Antigone:         Because we are, or should be.
Ismene:           Why talk in riddles at such a time? All’s clear and open. The Argive enemy has been
   defeated and Thebes will now be safe and secure under our good uncle, Creon.
Antigone:         And our brothers, Ismene?
Ismene:           Our brothers met the death they sought. I grieve for them, as you do, but, brothers or
   no, they brought grief to Thebes. Had they not both died fighting against each other in battles, this
   war would have dragged on interminably.
Antigone:         Then, you haven’t heard our good uncle’s decree?
Ismene:           Only his command to repair the ravages of war and cultivate the arts of peace in order
   and security, and that’s the only decree that matters.

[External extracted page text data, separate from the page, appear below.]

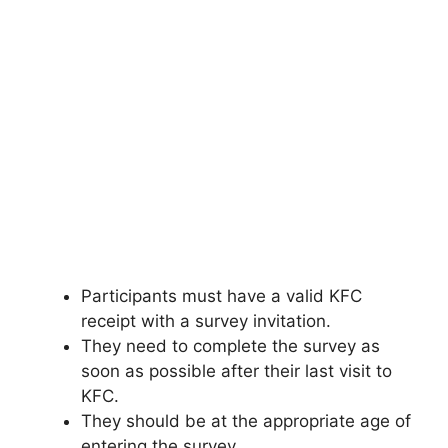
Participants must have a valid KFC
receipt with a survey invitation.
They need to complete the survey as
soon as possible after their last visit to
KFC.
They should be at the appropriate age of
entering the survey.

Antigone:         Then you haven’t heard. Creon has decreed that our brother, Eteocles, who defended
   Thebes against the Argive host, should receive decent burial…
Ismene:           Antigone, this is normal; burial is normal…
Antigone:         Listen, our other brother, because he led the Argive army against Thebes, is to lie
   unburied as an example to traitors. Polynices is to be abandoned, just so much base carrion to glut
   vultures.
Ismene:           This is harsh, Antigone, but what have we to do with royal decrees? Only foolish men
   argue against a king’s orders. In mere women, it would be unseemly and disgraceful.
Antigone:         Unseemly is it to uphold the laws of the gods who command the decent burial of all
   men, friend and foe? Is it merely harsh to leave our brother’s body rotting on the plain, a grisly
   meal for dogs, while his soul is denied the scant comforts of the dead and haunts us for this
   sacrilege?
Ismene:           But a decree, Antigone, is the law. We have no cause to criticize the king’s law
   openly.
Antigone:         The law of the gods is above the whims of petty tyrants, I defy his law.
Ismene:           Grieve it, if you must, in private, but do not be so wild as to voice your opposition
   openly. We cannot risk his royal displeasure, being so much in his power.
Antigone:         I will not voice my opposition, Ismene; I will act on it.
Ismene:           Act on it?
Antigone:         Our brother’s spirit must not be condemned to wander throughout all eternity, nor
   must the gods be cheated of their due. The lowliest enemy is buried on the field of battle. Only
   barbarians or men who have no reverence for gods are vile enough to leave a dead man’s corpse to
   rot in the sun or have his bones picked clean by scavengers. My meeting with you was to plan our
   joint course of action, how to bury our brother’s guarded body.
Ismene:           Oh, Antigone, just imagine what the penalty might be…
Antigone:         No need to imagine, sister, Creon has proclaimed it. Any who dare attempt to bury
   Polynices are to be stoned to death.
Ismene:           For the love of the gods, do not be so rash…
Antigone:         For the love of the gods and for the love of a sister for her brother, I must be so rash,
   as you say. I’d hoped we might have done this together, two sisters jointly obeying the gods in
   reverence for a dear brother.
Ismene:           Antigone, let us think…
Antigone:         There is no time to think, the noonday sun will not make Polynices the sweeter. The
   guards have no instructions to protect the corpse from birds and beasts. Are you with me or do I go
   alone?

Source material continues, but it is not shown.